There is broad agreement in family-level relationships between both supertrees, though with some uncertainty along the backbone of the tree regarding dragonflies (Anisoptera). "Anisozygoptera" are shown to be paraphyletic when fossil information is taken into account. In both trees, decreases in net diversification are associated with species-poor extant families (Neopetaliidae, Hemiphlebiidae), and an upshift is associated with Calopterygidae + Polythoridae. When ghost ranges are inferred from the fossil record, many families are shown to have much earlier origination dates. In a phylogenetic context, the number of family-level lineages is shown to be up to twice as high as the fossil record alone suggests through the Cretaceous and Cenozoic, and a logistic increase in richness is detected in contrast to an exponential increase indicated by fossils alone.

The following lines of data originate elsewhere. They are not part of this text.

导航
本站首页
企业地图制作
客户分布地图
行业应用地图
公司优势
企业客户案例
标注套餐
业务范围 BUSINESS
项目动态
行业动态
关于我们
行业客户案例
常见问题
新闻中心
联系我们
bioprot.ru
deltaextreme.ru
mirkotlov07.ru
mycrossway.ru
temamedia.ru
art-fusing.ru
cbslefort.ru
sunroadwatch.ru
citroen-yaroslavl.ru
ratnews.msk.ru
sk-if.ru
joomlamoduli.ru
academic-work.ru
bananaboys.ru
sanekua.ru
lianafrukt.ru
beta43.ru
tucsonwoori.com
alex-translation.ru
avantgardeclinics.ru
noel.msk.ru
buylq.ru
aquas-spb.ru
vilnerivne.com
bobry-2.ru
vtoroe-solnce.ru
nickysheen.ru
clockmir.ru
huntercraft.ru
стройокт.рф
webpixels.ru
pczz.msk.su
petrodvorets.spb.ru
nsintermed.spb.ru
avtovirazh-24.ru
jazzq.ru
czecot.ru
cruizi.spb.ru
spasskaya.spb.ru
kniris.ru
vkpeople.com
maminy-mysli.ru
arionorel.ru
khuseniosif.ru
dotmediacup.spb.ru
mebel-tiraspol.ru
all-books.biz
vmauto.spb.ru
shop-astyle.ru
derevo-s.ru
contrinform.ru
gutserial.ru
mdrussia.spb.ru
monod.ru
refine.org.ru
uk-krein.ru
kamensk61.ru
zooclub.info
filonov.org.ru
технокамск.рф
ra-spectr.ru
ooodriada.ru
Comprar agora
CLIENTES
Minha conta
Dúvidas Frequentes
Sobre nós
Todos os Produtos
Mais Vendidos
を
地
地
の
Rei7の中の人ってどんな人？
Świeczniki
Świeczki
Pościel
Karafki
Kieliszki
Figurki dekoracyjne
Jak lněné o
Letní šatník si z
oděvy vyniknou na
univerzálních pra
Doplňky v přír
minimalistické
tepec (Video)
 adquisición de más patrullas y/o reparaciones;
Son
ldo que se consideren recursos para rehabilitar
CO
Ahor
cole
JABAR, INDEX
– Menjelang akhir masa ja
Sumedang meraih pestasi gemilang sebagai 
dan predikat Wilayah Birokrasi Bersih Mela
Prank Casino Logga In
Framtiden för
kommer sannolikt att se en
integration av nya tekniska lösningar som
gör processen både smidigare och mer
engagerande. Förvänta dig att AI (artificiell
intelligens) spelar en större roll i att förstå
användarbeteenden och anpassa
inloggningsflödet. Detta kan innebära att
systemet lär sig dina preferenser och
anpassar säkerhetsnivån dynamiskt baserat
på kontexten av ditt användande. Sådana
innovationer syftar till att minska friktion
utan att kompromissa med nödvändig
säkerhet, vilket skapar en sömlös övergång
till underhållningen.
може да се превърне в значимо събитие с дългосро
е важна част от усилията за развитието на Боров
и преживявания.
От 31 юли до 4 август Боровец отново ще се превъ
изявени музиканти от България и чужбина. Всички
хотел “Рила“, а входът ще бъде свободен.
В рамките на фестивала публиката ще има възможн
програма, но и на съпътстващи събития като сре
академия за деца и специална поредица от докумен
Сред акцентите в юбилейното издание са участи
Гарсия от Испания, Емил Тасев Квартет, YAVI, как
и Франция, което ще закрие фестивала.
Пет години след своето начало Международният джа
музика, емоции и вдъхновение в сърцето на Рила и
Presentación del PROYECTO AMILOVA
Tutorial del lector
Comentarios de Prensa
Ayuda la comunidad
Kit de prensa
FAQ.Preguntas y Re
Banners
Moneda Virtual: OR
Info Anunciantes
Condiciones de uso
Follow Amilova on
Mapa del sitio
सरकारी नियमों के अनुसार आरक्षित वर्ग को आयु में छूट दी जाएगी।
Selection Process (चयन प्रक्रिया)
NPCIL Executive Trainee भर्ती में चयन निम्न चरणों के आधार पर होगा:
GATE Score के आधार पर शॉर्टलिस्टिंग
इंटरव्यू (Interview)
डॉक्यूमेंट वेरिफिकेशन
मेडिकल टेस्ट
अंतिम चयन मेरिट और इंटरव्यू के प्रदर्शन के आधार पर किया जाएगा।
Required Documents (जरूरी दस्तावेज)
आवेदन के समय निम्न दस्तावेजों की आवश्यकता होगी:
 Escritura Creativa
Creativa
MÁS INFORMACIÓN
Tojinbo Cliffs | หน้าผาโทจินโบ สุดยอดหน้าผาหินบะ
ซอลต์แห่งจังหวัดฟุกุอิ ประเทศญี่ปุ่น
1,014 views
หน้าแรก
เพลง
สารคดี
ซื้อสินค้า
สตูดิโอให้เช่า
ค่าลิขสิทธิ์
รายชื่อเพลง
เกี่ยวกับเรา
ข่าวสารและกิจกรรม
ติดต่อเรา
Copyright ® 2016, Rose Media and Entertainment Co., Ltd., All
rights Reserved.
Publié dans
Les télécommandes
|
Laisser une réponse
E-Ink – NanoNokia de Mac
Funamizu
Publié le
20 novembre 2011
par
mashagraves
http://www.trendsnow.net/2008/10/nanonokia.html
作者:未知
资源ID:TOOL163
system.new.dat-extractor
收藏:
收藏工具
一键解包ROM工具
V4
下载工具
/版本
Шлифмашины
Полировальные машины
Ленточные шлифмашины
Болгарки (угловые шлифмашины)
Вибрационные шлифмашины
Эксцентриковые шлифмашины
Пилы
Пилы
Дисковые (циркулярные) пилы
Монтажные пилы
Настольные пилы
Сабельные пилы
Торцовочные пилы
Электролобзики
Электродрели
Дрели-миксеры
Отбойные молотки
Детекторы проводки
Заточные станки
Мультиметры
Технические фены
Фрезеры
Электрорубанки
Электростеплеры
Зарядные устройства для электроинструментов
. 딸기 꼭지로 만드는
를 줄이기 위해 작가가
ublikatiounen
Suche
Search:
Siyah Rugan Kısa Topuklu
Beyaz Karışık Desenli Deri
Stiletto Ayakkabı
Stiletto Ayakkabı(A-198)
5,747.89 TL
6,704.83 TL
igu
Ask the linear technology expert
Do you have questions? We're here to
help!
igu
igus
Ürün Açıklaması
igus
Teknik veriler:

Our analysis supports the notion that taxa, which appear to have diversified exponentially using fossil data, may in fact have diversified more logistically. This in turn suggests that one of the major apparent differences between the marine and terrestrial fossil record may simply be an artifact of incomplete sampling. Our results also support previous notions that adult colouration plays an important role in odonate radiation, and that Anisozygoptera should be grouped in a single inclusive taxon with Anisoptera, separate from Zygoptera.